■ Your instructions: Restate the data below word for word. Skip any images it contains.

Records from a collection
BEGIN
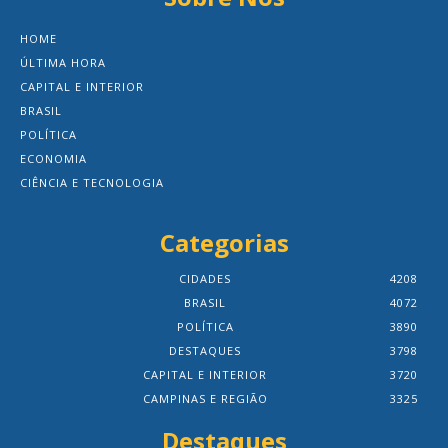
HOME
ÚLTIMA HORA
CAPITAL E INTERIOR
BRASIL
POLÍTICA
ECONOMIA
CIÊNCIA E TECNOLOGIA
Categorias
CIDADES
4208
BRASIL
4072
POLÍTICA
3890
DESTAQUES
3798
CAPITAL E INTERIOR
3720
CAMPINAS E REGIÃO
3325
Destaques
END
■ Answer for this exercise:
HOME
ÚLTIMA HORA
CAPITAL E INTERIOR
BRASIL
POLÍTICA
ECONOMIA
CIÊNCIA E TECNOLOGIA
Categorias
CIDADES
4208
BRASIL
4072
POLÍTICA
3890
DESTAQUES
3798
CAPITAL E INTERIOR
3720
CAMPINAS E REGIÃO
3325
Destaques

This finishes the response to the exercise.